Daniel Woodson (May 24, 1824 – October 5, 1894) was secretary of Kansas Territory (1854–1857) and a five-time acting governor of the territory.

==Early life==
Woodson was born on a farm in Albemarle County, Virginia and orphaned at age 7. He was apprenticed as a printer and became quite skilled at the trade. For eight years Woodson served as coeditor and publisher of the Democratic newspaper Lynchburg Republican.

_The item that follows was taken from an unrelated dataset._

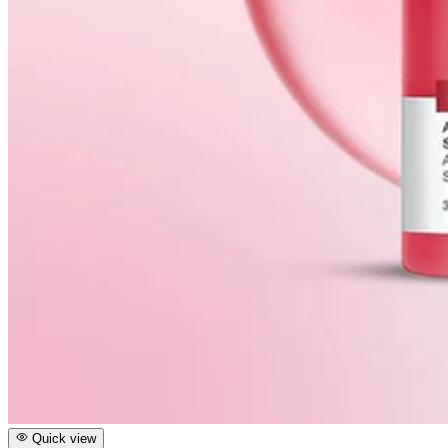
Quick view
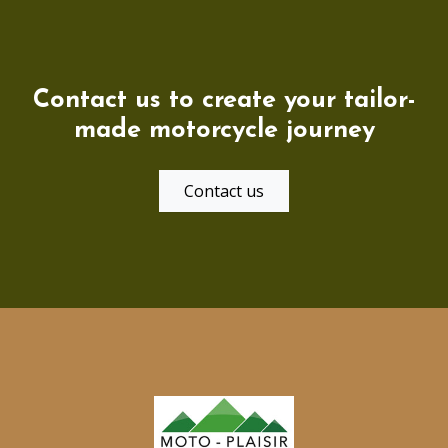
Contact us to create your tailor-
made motorcycle journey
Contact us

In 1851, he became editor of the Richmond Republican-Advocate, another Democratic newspaper.

==Political career==
Woodson was appointed secretary of the Kansas Territory by President Franklin Pierce on June 29, 1854, and took the oath of office in Washington, D.C., on September 28, drawing an annual salary of $2,000. Because he was fully sympathetic to those who wanted to make Kansas a slave state, he agreed with the wishes of the proslavery forces in the territory.

While Governor Andrew Reeder was away from the territory, Woodson became acting governor, signing the first laws passed by the territorial legislature. Even though this first territorial legislature was accepted by the federal government, free staters called the laws "bogus laws".

Altogether, Woodson served as acting governor for a little more than five months during the absences of governors Andrew Reeder, Wilson Shannon, and John W. Geary.

==Later life==
Woodson spent his last years in Parker, Kansas, where he was actively helping to establish a town which its residents believed would be located along a railroad line. When the railroad bypassed Parker, most of the citizens – including Woodson – relocated to Coffeyville, Kansas. Woodson operated a variety of newspapers, including the Coffeyville Journal. He was visiting Claremore, Indian Territory (now Oklahoma), when he died in 1894.

==Legacy==
Woodson County, Kansas was named for him in 1855. It was the only county named for a Kansas territorial official, until 1889 when Davis County was renamed Geary County.